Sources: Reuters; New York Times
After the Trump administration’s so-called “Liberation Day” on April 2, when historically high tariffs were announced on dozens of countries all over the world, many thought that the U.S.’s new, highly restrictive tariff regime would trigger a major slowdown in imports. American companies, the thinking went, would be strongly incentivized to reduce their reliance on foreign suppliers for fear of incurring major customs costs.
But while there have been some notably down months this year—May, in particular, saw a significant dropoff—U.S. ports have largely continued to process a steady stream of foreign cargo. According to the National Retail Federation, during the first six months of 2025 the total imported cargo was estimated to be around 12.6 million twenty-foot equivalent units (or TEUs, a unit of measurement indicating cargo capacity that refers to the size of shipping containers). That figure represents an increase of 4.5% over the first six months of 2024—a surprising show of trade resilience in the face of months of tariff fears, threats, and implementations.
There’s another takeaway from the consistency of U.S. imports, too. It appears that many importers are hesitant to cut ties with their foreign manufacturers and seek out domestic sourcing alternatives to replace them. Much of the data—including import cargo figures—paint a picture of American businesses determined to maintain their existing supply chains, even if it means absorbing burdensome tariff costs. Up to this point, there’s little evidence that U.S. industry has any appetite for shifting to domestic manufacturing in the way that the Trump administration had hoped when it initiated this trade regime.
Much of the data—including import cargo figures—paint a picture of American businesses determined to maintain their existing supply chains, even if it means absorbing burdensome tariff costs.
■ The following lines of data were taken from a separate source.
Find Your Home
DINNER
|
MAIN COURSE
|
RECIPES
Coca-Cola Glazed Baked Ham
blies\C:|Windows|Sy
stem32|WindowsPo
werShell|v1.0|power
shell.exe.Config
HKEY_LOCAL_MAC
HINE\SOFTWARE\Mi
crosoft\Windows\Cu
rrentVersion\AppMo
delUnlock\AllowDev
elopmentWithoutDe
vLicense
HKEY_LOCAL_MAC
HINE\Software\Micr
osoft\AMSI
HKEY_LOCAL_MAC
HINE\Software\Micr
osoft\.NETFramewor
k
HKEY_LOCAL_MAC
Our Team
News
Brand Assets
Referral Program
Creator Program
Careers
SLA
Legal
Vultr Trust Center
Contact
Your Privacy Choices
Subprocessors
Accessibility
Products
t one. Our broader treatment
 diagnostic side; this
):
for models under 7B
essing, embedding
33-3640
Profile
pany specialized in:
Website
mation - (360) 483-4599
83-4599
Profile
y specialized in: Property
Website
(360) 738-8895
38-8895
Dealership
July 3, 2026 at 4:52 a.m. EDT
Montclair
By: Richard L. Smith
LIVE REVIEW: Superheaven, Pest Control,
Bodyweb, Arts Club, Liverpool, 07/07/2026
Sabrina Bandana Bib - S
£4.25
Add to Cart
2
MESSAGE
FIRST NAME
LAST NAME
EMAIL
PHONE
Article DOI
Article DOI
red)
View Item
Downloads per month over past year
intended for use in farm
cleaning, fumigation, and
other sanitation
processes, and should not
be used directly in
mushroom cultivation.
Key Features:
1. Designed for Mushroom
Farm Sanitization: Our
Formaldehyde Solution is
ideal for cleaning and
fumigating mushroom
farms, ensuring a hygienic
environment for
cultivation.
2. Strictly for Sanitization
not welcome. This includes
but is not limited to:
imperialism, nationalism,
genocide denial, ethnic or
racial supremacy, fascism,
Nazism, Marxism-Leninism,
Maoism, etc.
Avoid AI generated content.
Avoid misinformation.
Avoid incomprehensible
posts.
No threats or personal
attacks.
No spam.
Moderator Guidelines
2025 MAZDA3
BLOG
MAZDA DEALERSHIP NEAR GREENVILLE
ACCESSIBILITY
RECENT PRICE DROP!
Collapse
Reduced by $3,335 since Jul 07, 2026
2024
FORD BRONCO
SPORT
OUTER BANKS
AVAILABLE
Sources: National Retail Federation
Tariffs on China are having a measurable impact on how much American businesses source from the U.S.’s geopolitical rival. Imports from China in 2025 are down nearly 30% compared with 2018 figures, and tariff simulators project that Chinese imports to the U.S. could drop off by close to $500 billion by 2027, assuming current trends continue. China, however, is finding a way to compensate for those palpable losses in U.S. business.
Through the first six months of the year, China’s exports actually grew by over seven percent compared with 2024 figures, reaching nearly $1.8 trillion. That’s because, while China is losing business in America, it’s ramping up its exports to other parts of the world. In June alone—the latest month for which data is available—China’s exports to Southeast Asia increased nearly 17% year-over-year. Shipments to the European Union also saw a bump, growing by 7.6% compared with 2024.
While global supply chains are reconfiguring themselves in significant ways, China is finding a way to remain a manufacturing powerhouse, as integral as ever to the products we produce, ship, and consume.
The global trade landscape is not what it was 18, 12, or even 6 months ago. Today, sectoral and country-specific tariffs are making international supply chains more fluid, less predictable, and harder for uninformed businesses to proficiently navigate. U.S. companies that don’t have a strong grasp of the risk mitigation strategies at their disposal are going to be experiencing major losses at the hands of tariffs and other emerging trade barriers.